So back in January, we told you how Architectural Digest was planning to name Tony Ingrao to its 2014 AD100 list. For those of you not familiar with this list, it honors people it deems to be “the world’s best interior designers and architects.” And for those of you unfamiliar with Tony Ingrao, he’s the property owner in Denis Bay who was fined last year for building on and altering land owned by the National Park Service.
Take a moment to digest that if you will…
Not only has Architectural Digest honored Ingrao for his design and architectural skills, it also devoted an eight-page spread to his Denis Bay home in its 2014 issue – the same Denis Bay home that created an eyesore on the North Shore. But what riles me up the most is some of the verbiage used in the article. Take the headline for example:
“Making the most of a lush hillside spot, the duo carve out an exhilarating retreat overlooking the azure sea.”
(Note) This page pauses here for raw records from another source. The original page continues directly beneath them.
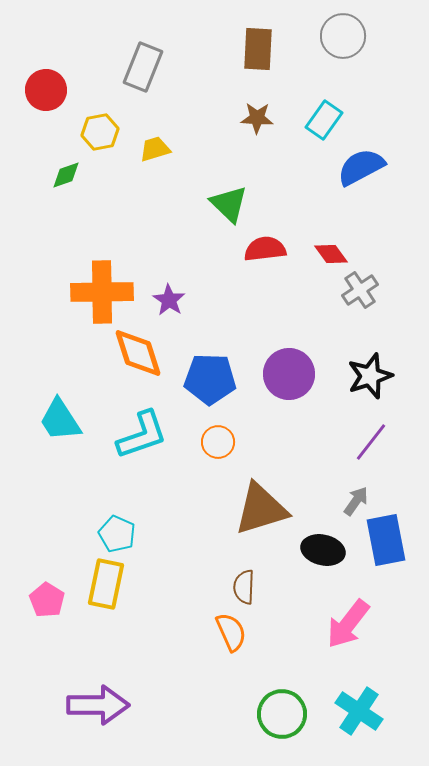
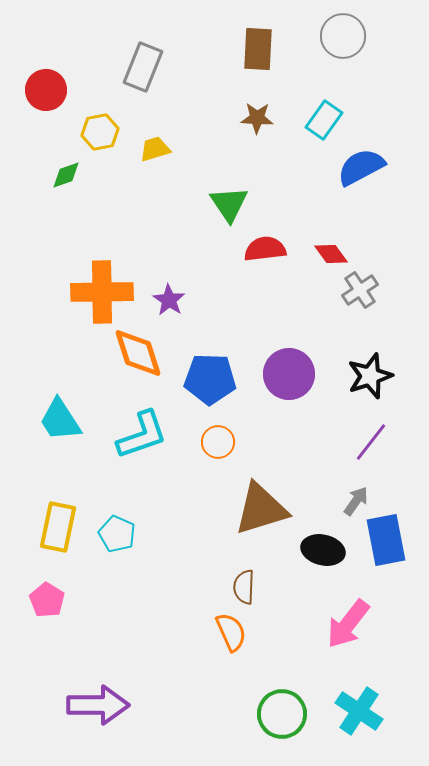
green triangle: rotated 12 degrees clockwise
yellow rectangle: moved 48 px left, 57 px up
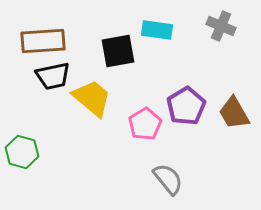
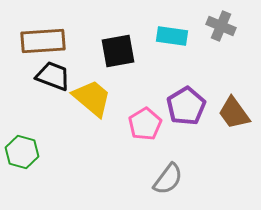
cyan rectangle: moved 15 px right, 6 px down
black trapezoid: rotated 147 degrees counterclockwise
brown trapezoid: rotated 6 degrees counterclockwise
gray semicircle: rotated 76 degrees clockwise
Carve out. Yes, they certainly did carve out something over there in Denis Bay – they carved out a chunk of the National Park.
Let’s move on to the first sentence: “Americans are accustomed to taking liberties, especially when it comes to architecture.”
Ingrao certainly took some liberties when building his property. He built on other people’s land, created a landslide and carved a huge chunk out of the hillside.
But Ingrao’s quote near the end of the article is the pièce de résistance: “This house is elemental. It feels like it’s growing out of the park.”
That’s because it is.
Comment away my friends. Comment away.